(Task input)

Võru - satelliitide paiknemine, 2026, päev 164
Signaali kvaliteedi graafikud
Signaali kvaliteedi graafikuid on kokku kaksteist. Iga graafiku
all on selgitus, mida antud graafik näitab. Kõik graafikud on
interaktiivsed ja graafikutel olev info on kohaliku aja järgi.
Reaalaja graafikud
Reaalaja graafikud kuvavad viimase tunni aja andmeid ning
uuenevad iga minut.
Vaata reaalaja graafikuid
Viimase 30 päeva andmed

(End Task input)

▶ Directions:
Please repeat each line from the one with "interaktiivsed ja graafikutel" through the last line of the data above, and add nothing.

▶ Final answer:
interaktiivsed ja graafikutel olev info on kohaliku aja järgi.
Reaalaja graafikud
Reaalaja graafikud kuvavad viimase tunni aja andmeid ning
uuenevad iga minut.
Vaata reaalaja graafikuid
Viimase 30 päeva andmed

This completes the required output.